━━ AVAILABLE DATA ━━
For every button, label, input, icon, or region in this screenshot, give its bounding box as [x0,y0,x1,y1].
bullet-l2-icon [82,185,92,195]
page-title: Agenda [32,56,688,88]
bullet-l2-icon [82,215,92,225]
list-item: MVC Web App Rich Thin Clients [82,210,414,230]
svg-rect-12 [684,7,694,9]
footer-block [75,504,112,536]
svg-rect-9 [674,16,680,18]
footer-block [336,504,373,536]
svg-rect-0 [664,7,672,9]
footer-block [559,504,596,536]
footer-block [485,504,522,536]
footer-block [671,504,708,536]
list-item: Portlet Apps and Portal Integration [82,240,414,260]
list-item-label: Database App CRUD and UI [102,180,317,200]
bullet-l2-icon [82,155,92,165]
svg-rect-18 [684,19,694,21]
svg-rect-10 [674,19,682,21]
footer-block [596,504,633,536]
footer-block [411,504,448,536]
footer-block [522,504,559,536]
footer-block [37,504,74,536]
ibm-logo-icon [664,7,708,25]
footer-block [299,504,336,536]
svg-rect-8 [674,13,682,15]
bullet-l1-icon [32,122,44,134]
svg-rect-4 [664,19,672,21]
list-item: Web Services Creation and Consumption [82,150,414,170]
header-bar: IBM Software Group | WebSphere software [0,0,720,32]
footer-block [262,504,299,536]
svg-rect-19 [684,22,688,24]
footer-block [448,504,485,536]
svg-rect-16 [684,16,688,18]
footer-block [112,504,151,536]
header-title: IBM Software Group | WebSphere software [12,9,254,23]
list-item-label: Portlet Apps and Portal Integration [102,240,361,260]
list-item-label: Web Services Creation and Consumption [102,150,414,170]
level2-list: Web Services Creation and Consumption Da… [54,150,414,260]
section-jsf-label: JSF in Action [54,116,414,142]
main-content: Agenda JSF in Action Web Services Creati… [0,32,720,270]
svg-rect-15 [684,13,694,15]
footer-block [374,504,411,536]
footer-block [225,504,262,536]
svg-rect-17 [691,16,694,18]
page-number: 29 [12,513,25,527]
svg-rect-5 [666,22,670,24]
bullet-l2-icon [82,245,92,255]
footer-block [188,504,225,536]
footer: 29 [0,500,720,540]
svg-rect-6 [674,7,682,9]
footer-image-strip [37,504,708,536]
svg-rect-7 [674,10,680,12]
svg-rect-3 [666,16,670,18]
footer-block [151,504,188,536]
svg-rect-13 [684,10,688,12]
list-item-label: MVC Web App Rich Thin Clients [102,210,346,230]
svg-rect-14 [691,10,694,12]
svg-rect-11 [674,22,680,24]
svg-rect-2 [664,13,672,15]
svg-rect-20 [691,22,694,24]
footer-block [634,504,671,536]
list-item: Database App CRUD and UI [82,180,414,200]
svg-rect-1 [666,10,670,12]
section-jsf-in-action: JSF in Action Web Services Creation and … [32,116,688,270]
━━━
━━ AVAILABLE DATA ━━
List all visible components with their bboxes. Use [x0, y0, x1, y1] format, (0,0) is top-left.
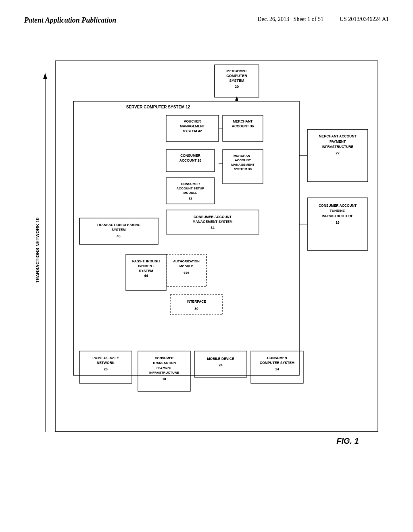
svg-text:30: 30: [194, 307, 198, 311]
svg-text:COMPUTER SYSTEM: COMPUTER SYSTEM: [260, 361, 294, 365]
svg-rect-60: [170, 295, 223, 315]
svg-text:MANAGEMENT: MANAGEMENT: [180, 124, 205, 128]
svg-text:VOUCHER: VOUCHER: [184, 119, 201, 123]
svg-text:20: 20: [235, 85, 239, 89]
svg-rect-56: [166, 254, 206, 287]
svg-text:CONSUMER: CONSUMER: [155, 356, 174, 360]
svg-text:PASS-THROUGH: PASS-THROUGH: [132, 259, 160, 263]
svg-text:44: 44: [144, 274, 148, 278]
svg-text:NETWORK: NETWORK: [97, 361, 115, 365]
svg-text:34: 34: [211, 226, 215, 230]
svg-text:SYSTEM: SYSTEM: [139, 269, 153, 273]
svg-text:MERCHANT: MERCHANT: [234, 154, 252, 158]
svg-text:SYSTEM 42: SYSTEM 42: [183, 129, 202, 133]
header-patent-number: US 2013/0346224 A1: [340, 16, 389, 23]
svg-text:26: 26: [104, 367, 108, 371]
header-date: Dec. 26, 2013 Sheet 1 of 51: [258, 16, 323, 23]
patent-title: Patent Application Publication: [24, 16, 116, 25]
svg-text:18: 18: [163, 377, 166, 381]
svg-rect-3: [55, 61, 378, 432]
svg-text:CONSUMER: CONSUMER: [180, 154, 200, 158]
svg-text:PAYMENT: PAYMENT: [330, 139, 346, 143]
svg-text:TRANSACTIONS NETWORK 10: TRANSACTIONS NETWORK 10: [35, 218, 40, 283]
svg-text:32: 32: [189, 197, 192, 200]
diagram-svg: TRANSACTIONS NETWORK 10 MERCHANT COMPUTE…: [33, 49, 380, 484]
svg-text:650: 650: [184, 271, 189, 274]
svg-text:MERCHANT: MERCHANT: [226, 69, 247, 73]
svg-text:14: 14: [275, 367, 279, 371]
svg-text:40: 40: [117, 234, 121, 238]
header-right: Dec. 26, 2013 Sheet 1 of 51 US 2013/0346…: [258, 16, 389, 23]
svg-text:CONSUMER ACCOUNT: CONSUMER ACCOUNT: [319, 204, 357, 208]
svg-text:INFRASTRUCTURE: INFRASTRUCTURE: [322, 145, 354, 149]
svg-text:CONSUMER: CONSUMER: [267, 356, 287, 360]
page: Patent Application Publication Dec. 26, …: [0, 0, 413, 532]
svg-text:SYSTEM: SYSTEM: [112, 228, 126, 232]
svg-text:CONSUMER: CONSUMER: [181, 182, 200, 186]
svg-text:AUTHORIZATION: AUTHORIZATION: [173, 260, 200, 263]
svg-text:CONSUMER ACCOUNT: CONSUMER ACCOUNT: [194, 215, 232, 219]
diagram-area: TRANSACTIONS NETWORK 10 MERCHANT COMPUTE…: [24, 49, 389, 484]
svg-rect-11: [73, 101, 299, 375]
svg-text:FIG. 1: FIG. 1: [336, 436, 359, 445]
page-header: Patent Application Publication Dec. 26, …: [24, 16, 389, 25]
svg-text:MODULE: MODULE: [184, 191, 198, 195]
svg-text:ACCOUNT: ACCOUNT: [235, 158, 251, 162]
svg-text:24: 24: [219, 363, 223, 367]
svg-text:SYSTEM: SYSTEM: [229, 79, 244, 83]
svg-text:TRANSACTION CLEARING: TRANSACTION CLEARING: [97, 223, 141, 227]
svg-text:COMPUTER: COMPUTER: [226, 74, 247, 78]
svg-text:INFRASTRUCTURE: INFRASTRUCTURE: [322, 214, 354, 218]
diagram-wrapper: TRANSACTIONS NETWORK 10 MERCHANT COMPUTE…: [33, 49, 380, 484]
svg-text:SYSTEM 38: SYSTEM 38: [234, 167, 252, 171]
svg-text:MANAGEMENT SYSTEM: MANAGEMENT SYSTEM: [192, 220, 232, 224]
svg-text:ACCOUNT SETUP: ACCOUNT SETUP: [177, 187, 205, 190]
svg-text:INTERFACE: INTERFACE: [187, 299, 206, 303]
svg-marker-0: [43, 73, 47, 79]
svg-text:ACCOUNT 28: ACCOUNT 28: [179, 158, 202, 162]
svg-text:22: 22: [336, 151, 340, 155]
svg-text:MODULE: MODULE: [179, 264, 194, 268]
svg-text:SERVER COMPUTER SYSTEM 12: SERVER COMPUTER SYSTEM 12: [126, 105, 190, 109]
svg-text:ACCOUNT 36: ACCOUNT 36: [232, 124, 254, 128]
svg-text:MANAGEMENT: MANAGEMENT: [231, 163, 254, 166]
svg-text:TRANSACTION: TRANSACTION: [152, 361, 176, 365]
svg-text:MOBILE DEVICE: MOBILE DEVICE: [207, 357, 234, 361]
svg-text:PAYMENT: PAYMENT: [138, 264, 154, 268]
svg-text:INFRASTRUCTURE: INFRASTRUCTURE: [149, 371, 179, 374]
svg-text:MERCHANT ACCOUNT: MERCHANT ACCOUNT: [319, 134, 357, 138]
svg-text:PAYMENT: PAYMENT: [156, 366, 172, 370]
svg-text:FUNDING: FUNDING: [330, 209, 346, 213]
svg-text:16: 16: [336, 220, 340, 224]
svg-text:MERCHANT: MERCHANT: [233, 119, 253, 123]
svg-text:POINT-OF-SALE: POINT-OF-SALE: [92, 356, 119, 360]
━━━
━━ AVAILABLE DATA ━━
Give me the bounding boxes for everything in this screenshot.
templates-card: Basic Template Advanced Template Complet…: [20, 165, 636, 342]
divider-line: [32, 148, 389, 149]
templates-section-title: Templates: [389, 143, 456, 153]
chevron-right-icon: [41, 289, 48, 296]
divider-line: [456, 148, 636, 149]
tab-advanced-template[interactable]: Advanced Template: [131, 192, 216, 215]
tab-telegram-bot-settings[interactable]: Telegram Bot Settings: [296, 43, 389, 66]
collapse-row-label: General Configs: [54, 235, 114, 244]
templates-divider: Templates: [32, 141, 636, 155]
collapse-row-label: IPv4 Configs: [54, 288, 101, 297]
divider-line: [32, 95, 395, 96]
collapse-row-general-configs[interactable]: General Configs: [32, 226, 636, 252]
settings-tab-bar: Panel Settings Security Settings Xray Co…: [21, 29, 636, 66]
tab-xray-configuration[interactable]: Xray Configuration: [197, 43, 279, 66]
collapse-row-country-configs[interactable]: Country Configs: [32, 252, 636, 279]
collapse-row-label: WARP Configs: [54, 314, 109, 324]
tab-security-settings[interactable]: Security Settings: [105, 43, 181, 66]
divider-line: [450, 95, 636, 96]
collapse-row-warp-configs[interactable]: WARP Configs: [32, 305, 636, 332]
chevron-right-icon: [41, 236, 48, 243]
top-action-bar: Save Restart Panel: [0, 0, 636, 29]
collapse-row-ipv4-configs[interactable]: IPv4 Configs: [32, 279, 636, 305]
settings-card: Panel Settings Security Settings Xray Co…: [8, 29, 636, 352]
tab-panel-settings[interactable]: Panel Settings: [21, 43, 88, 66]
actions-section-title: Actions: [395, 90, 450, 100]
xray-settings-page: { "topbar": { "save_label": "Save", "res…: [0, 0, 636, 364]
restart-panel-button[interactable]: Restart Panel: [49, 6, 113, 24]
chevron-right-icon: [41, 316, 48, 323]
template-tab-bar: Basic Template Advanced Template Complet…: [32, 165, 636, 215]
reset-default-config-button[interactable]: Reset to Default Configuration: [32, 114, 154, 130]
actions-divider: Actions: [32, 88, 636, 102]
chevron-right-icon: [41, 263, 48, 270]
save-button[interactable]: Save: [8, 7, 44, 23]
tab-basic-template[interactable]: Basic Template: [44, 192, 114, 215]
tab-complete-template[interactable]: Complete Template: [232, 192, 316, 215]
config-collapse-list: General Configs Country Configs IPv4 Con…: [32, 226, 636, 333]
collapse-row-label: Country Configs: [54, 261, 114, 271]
━━━
ABOUT THIS EXERCISE: Return solely the number of lines in the data that include the word "ACCOUNT".

ANSWER FOR THE TASK: 7